[Dataset entries]
+++++
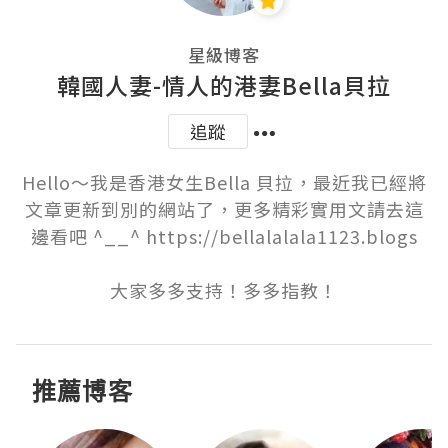
星級博客
韓國人妻-情人的港妻Bella貝拉
追蹤
Hello～我是香港女生Bella 貝拉，最近我已經將
文章更新到別的網站了，更多精彩實用文請去這
邊看吧 ^__^ https://bellalalala1123.blogs

大家多多支持！多多指教！
推薦博客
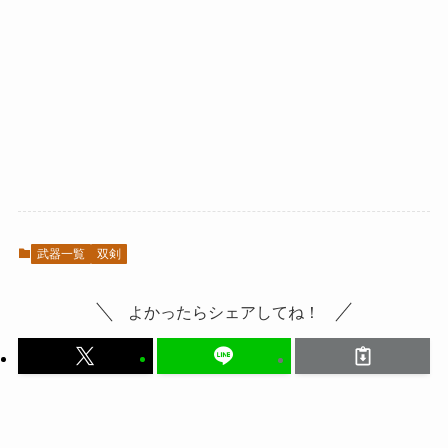
武器一覧
双剣
よかったらシェアしてね！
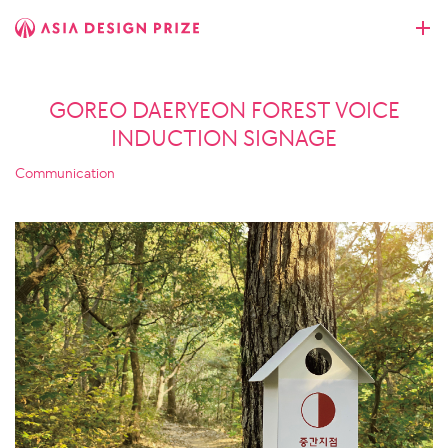
GOREO DAERYEON FOREST VOICE
INDUCTION SIGNAGE
Communication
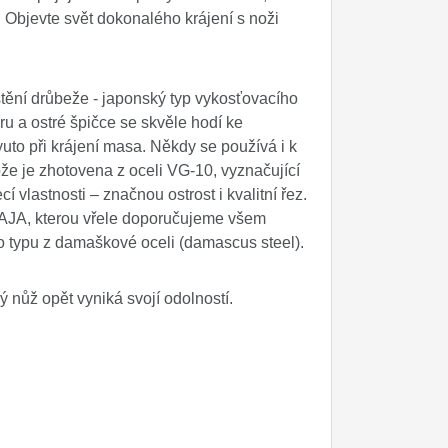
. Objevte svět dokonalého krájení s noži
tění drůbeže - japonský typ vykosťovacího
u a ostré špičce se skvěle hodí ke
uto při krájení masa. Někdy se používá i k
ože je zhotovena z oceli VG-10, vyznačující
vlastnosti – značnou ostrost i kvalitní řez.
AJA, kterou vřele doporučujeme všem
typu z damaškové oceli (damascus steel).
ý nůž opět vyniká svojí odolností.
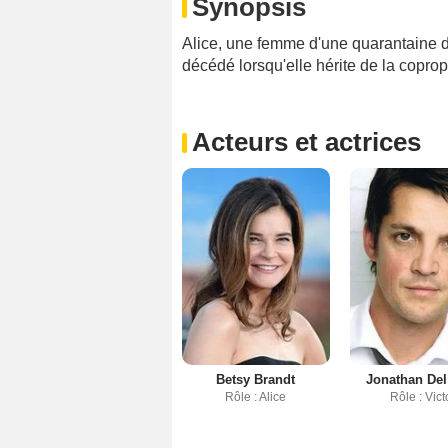
Synopsis
Alice, une femme d'une quarantaine 
décédé lorsqu'elle hérite de la coprop
Acteurs et actrices
Betsy Brandt
Jonathan Del
Rôle : Alice
Rôle : Vict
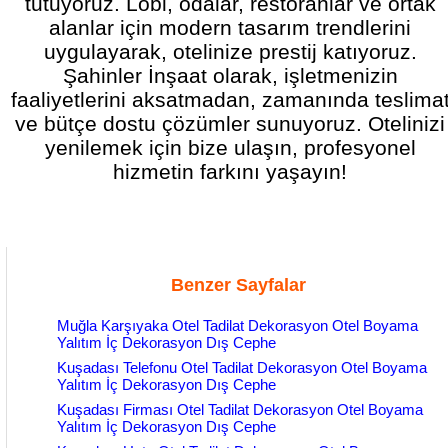
tutuyoruz. Lobi, odalar, restoranlar ve ortak
alanlar için modern tasarım trendlerini
uygulayarak, otelinize prestij katıyoruz.
Şahinler İnşaat olarak, işletmenizin
faaliyetlerini aksatmadan, zamanında teslima
ve bütçe dostu çözümler sunuyoruz. Otelinizi
yenilemek için bize ulaşın, profesyonel
hizmetin farkını yaşayın!
Benzer Sayfalar
Muğla Karşıyaka Otel Tadilat Dekorasyon Otel Boyama
Yalıtım İç Dekorasyon Dış Cephe
Kuşadası Telefonu Otel Tadilat Dekorasyon Otel Boyama
Yalıtım İç Dekorasyon Dış Cephe
Kuşadası Firması Otel Tadilat Dekorasyon Otel Boyama
Yalıtım İç Dekorasyon Dış Cephe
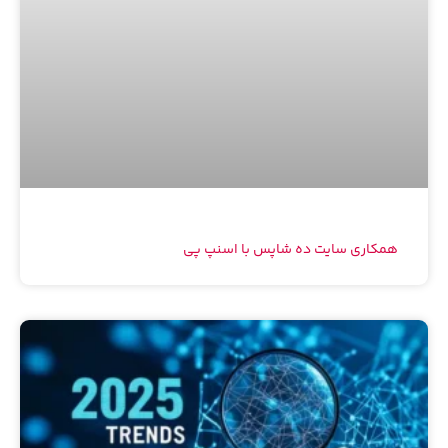
همکاری سایت ده شاپس با اسنپ پی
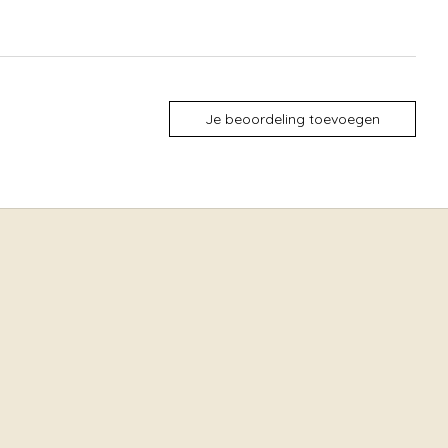
Je beoordeling toevoegen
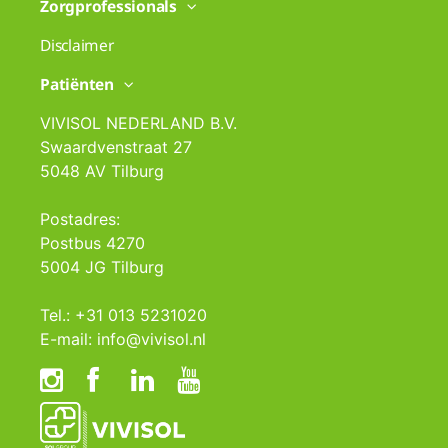
Zorgprofessionals
Disclaimer
Patiënten
VIVISOL NEDERLAND B.V.
Swaardvenstraat 27
5048 AV Tilburg
Postadres:
Postbus 4270
5004 JG Tilburg
Tel.: +31 013 5231020
E-mail: info@vivisol.nl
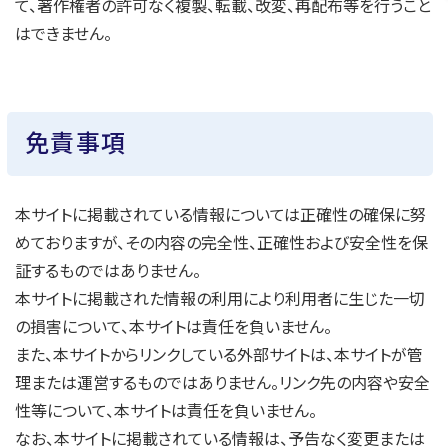
て、著作権者の許可なく複製、転載、改変、再配布等を行うこと
はできません。
免責事項
本サイトに掲載されている情報については正確性の確保に努
めておりますが、その内容の完全性、正確性および安全性を保
証するものではありません。
本サイトに掲載された情報の利用により利用者に生じた一切
の損害について、本サイトは責任を負いません。
また、本サイトからリンクしている外部サイトは、本サイトが管
理または運営するものではありません。リンク先の内容や安全
性等について、本サイトは責任を負いません。
なお、本サイトに掲載されている情報は、予告なく変更または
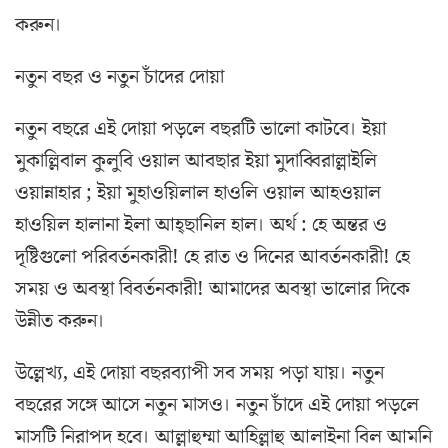
করুন।
নতুন বছর ও নতুন চাঁদের দোয়া
নতুন বছরে এই দোয়া পড়লে বছরটি ভালো কাটবে। ইয়া
মুকাল্লিবাল কুলুবি ওয়াল আবছার ইয়া মুদাব্বিরাল্লাইলি
ওয়ান্নাহার ; ইয়া মুহাওয়িলাল হাওলি ওয়াল আহওয়াল
হাওয়িল হালানা ইলা আহ্ছানিল হাল। অর্থ : হে অন্তর ও
দৃষ্টিগুলো পরিবর্তনকারী! হে রাত ও দিনের আবর্তনকারী! হে
সময় ও অবস্থা বিবর্তনকারী! আমাদের অবস্থা ভালোর দিকে
উন্নীত করুন।
উল্লেখ্য, এই দোয়া বছরব্যাপী সব সময় পড়া যায়। নতুন
বছরের সঙ্গে আসে নতুন মাসও। নতুন চাঁদে এই দোয়া পড়লে
মাসটি নিরাপদ হবে। আল্লাহুম্মা আহিল্লাহু আলাইনা বিল আমনি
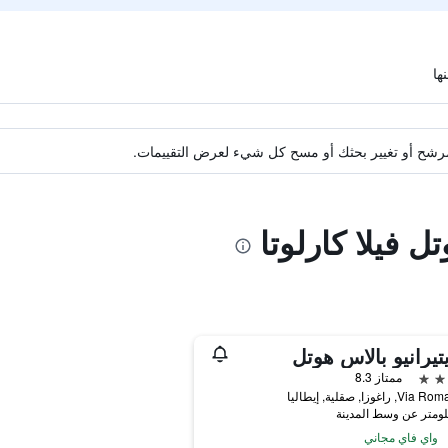
ة مرشح أو تغيير بحثك أو مسح كل شيء لعرض التقييمات.
ل فيلا كارلوتا
تيرانيو بالاس هوتل
ممتاز 8.3
 راغوزا, صقلية, إيطاليا
واي فاي مجاني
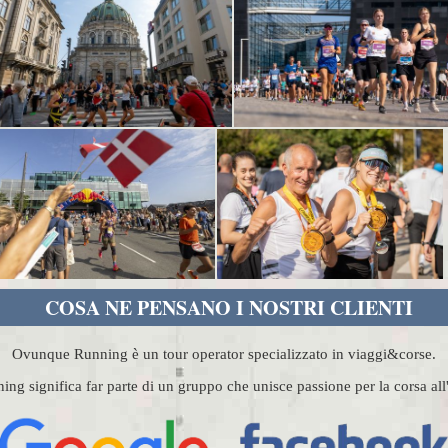
COSA NE PENSANO I NOSTRI CLIENTI
Ovunque Running è un tour operator specializzato in viaggi&corse.
g significa far parte di un gruppo che unisce passione per la corsa al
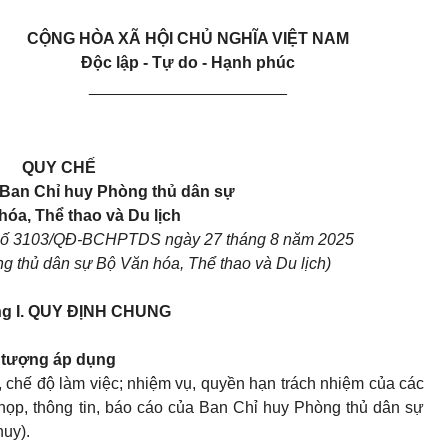
CỘNG HÒA XÃ HỘI CHỦ NGHĨA VIỆT NAM
Độc lập - Tự do - Hạnh phúc
______________________
QUY CHẾ
 Ban Chỉ huy Phòng thủ dân sự
hóa, Thể thao và Du lịch
 số 3103/QĐ-BCHPTDS ngày 27 tháng 8 năm 2025
 thủ dân sự Bộ Văn hóa, Thể thao và Du lịch)
g I.
QUY ĐỊNH CHUNG
i tượng áp dụng
, chế độ làm việc; nhiệm vụ, quyền hạn trách nhiệm của các
 họp, thông tin, báo cáo của Ban Chỉ huy Phòng thủ dân sự
huy).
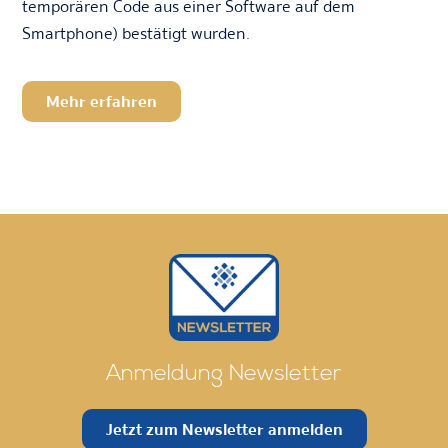
temporären Code aus einer Software auf dem
Smartphone) bestätigt wurden.
Mehr erfahren
Anmeldung Newsletter
Jetzt zum Newsletter anmelden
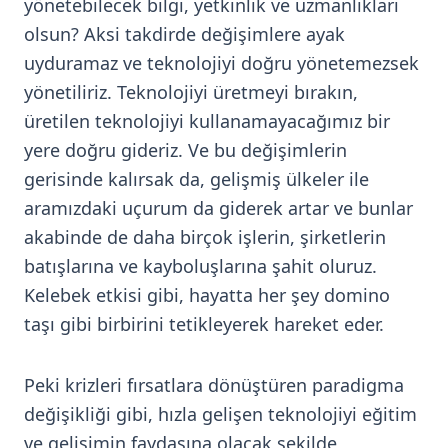
yönetebilecek bilgi, yetkinlik ve uzmanlıkları
olsun? Aksi takdirde değişimlere ayak
uyduramaz ve teknolojiyi doğru yönetemezsek
yönetiliriz. Teknolojiyi üretmeyi bırakın,
üretilen teknolojiyi kullanamayacağımız bir
yere doğru gideriz. Ve bu değişimlerin
gerisinde kalırsak da, gelişmiş ülkeler ile
aramızdaki uçurum da giderek artar ve bunlar
akabinde de daha birçok işlerin, şirketlerin
batışlarına ve kayboluşlarına şahit oluruz.
Kelebek etkisi gibi, hayatta her şey domino
taşı gibi birbirini tetikleyerek hareket eder.
Peki krizleri fırsatlara dönüştüren paradigma
değişikliği gibi, hızla gelişen teknolojiyi eğitim
ve gelişimin faydasına olacak şekilde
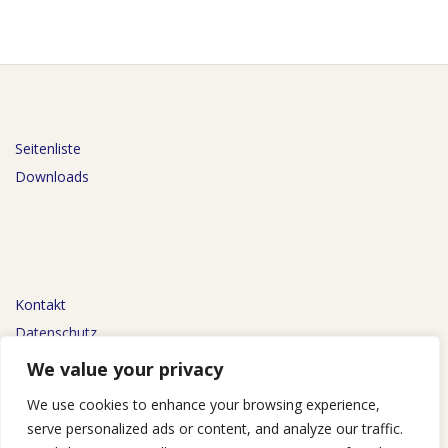
Seitenliste
Downloads
Kontakt
Datenschutz
Impressum
We value your privacy
We use cookies to enhance your browsing experience,
serve personalized ads or content, and analyze our traffic.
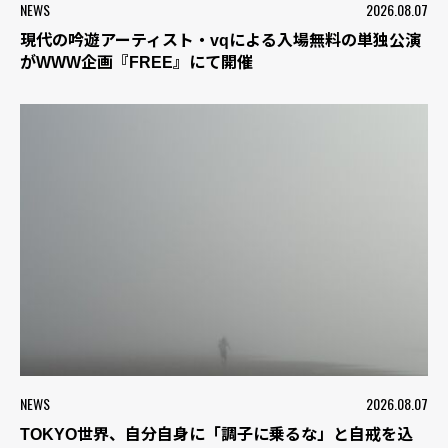
NEWS
2026.08.07
現代の吟遊アーティスト・vqによる入場無料の単独公演
がWWW企画『FREE』にて開催
NEWS
2026.08.07
TOKYO世界、自分自身に「調子に乗るな」と自戒を込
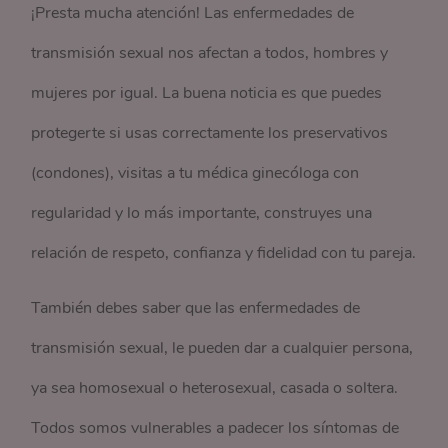
¡Presta mucha atención! Las enfermedades de
transmisión sexual nos afectan a todos, hombres y
mujeres por igual. La buena noticia es que puedes
protegerte si usas correctamente los preservativos
(condones), visitas a tu médica ginecóloga con
regularidad y lo más importante, construyes una
relación de respeto, confianza y fidelidad con tu pareja.
También debes saber que las enfermedades de
transmisión sexual, le pueden dar a cualquier persona,
ya sea homosexual o heterosexual, casada o soltera.
Todos somos vulnerables a padecer los síntomas de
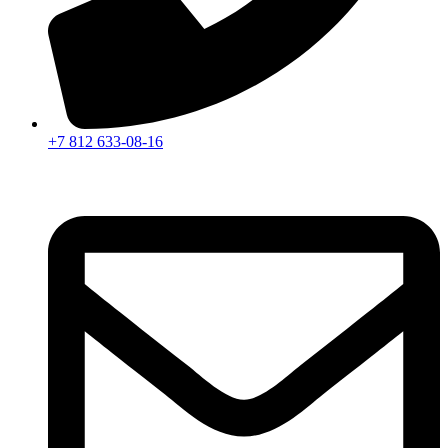
+7 812 633-08-16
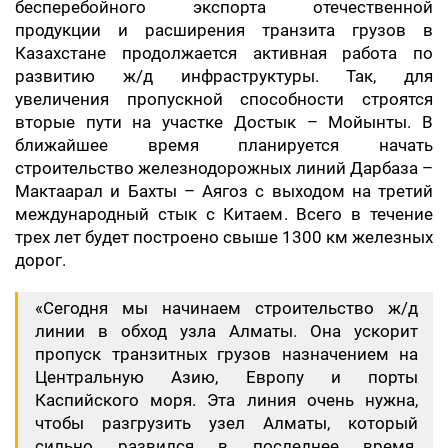
бесперебойного экспорта отечественной
продукции и расширения транзита грузов в
Казахстане продолжается активная работа по
развитию ж/д инфраструктуры. Так, для
увеличения пропускной способности строятся
вторые пути на участке Достык – Мойынты. В
ближайшее время планируется начать
строительство железнодорожных линий Дарбаза –
Мактаарал и Бахты – Аягоз с выходом на третий
международный стык с Китаем. Всего в течение
трех лет будет построено свыше 1300 км железных
дорог.
«Сегодня мы начинаем строительство ж/д
линии в обход узла Алматы. Она ускорит
пропуск транзитных грузов назначением на
Центральную Азию, Европу и порты
Каспийского моря. Эта линия очень нужна,
чтобы разгрузить узел Алматы, который
сильно развился в последнее время.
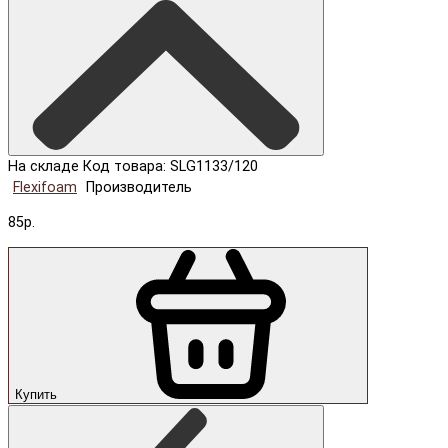
На складе
Код товара: SLG1133/120
Flexifoam
Производитель
85р.
Купить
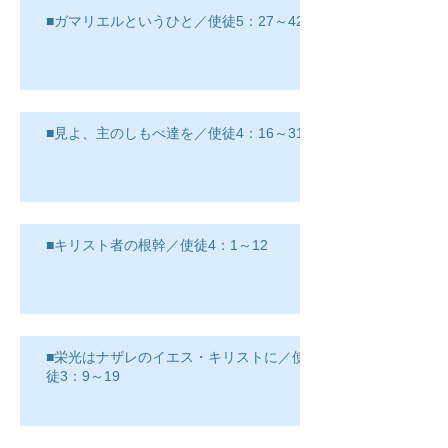
■ガマリエルというひと／使徒5：27～42
■見よ、主のしもべ達を／使徒4：16～31
■キリスト者の根幹／使徒4：1～12
■栄光はナザレのイエス・キリストに／使
徒3：9～19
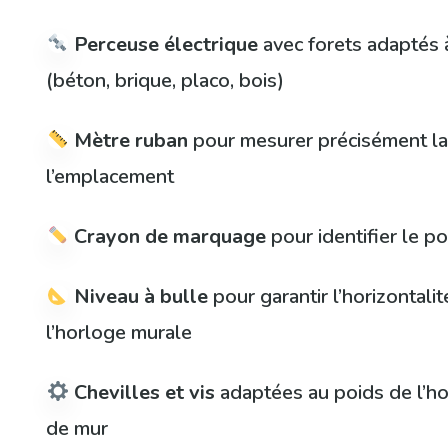
Perceuse électrique
avec forets adaptés 
(béton, brique, placo, bois)
Mètre ruban
pour mesurer précisément la
l’emplacement
Crayon de marquage
pour identifier le po
Niveau à bulle
pour garantir l’horizontalit
l’horloge murale
Chevilles et vis
adaptées au poids de l’ho
de mur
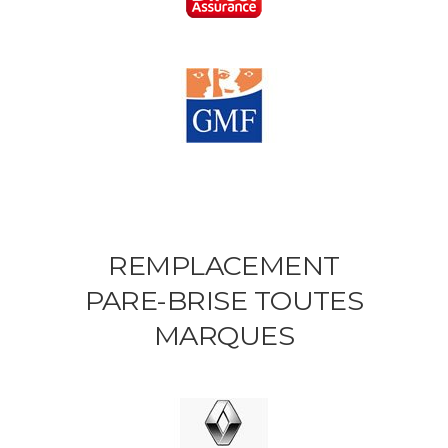
REMPLACEMENT
PARE-BRISE TOUTES
MARQUES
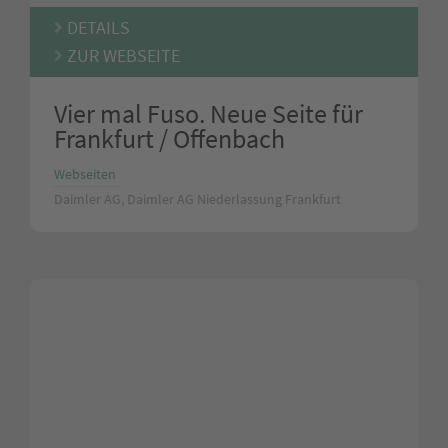
DETAILS
ZUR WEBSEITE
Vier mal Fuso. Neue Seite für
Frankfurt / Offenbach
Webseiten
Daimler AG, Daimler AG Niederlassung Frankfurt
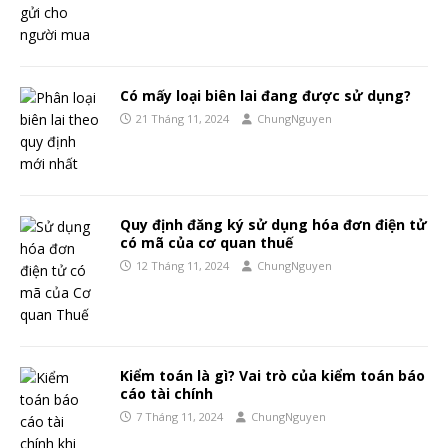
Có mấy loại biên lai đang được sử dụng?
21 Tháng 11, 2024
ChungNguyen
Quy định đăng ký sử dụng hóa đơn điện tử
có mã của cơ quan thuế
12 Tháng 11, 2024
ChungNguyen
Kiểm toán là gì? Vai trò của kiểm toán báo
cáo tài chính
7 Tháng 11, 2024
ChungNguyen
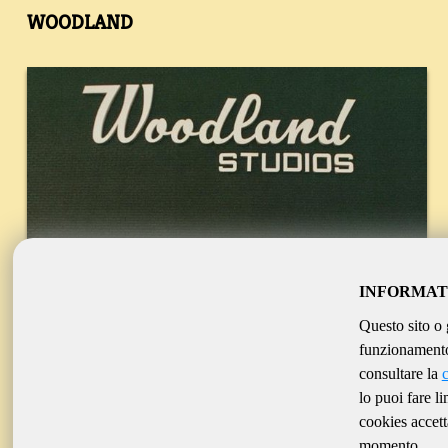
WOODLAND
INFORMAT
Questo sito o 
funzionamento 
consultare la
lo puoi fare l
cookies accett
momento.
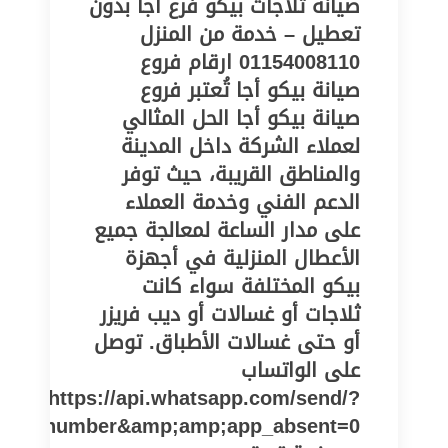
صيانة ثلاجات بيكو فرع أجا بدون
تعطيل – خدمة من المنزل
01154008110 ارقام فروع
صيانة بيكو أجا تُعتبر فروع
صيانة بيكو أجا الحل المثالي
لعملاء الشركة داخل المدينة
والمناطق القريبة، حيث توفر
الدعم الفني وخدمة العملاء
على مدار الساعة لمعالجة جميع
الأعطال المنزلية في أجهزة
بيكو المختلفة سواء كانت
ثلاجات أو غسالات أو ديب فريزر
أو حتى غسالات الأطباق. توصل
على الواتساب
https://api.whatsapp.com/send/?
one_number&amp;amp;app_absent=0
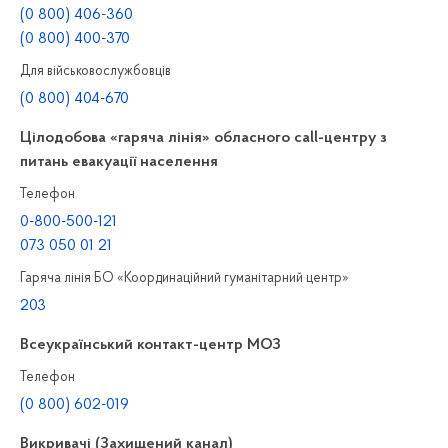
(0 800) 406-360
(0 800) 400-370
Для військовослужбовців
(0 800) 404-670
Цілодобова «гаряча лінія» обласного call-центру з
питань евакуації населення
Телефон
0-800-500-121
073 050 01 21
Гаряча лінія БО «Координаційний гуманітарний центр»
203
Всеукраїнський контакт-центр МОЗ
Телефон
(0 800) 602-019
Викривачі (Захищений канал)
+++++
> WHAT YOU HAVE TO DO: Look above for the line with "E-mail: info@vivisol.nl"; quote it and every line after it, stopping after the line with "性等について、本サイトは責任を負いません。", exactly, with nothing added and without pictures.

> REPLY:
E-mail: info@vivisol.nl
て、著作権者の許可なく複製、転載、改変、再配布等を行うこと
はできません。
免責事項
本サイトに掲載されている情報については正確性の確保に努
めておりますが、その内容の完全性、正確性および安全性を保
証するものではありません。
本サイトに掲載された情報の利用により利用者に生じた一切
の損害について、本サイトは責任を負いません。
また、本サイトからリンクしている外部サイトは、本サイトが管
理または運営するものではありません。リンク先の内容や安全
性等について、本サイトは責任を負いません。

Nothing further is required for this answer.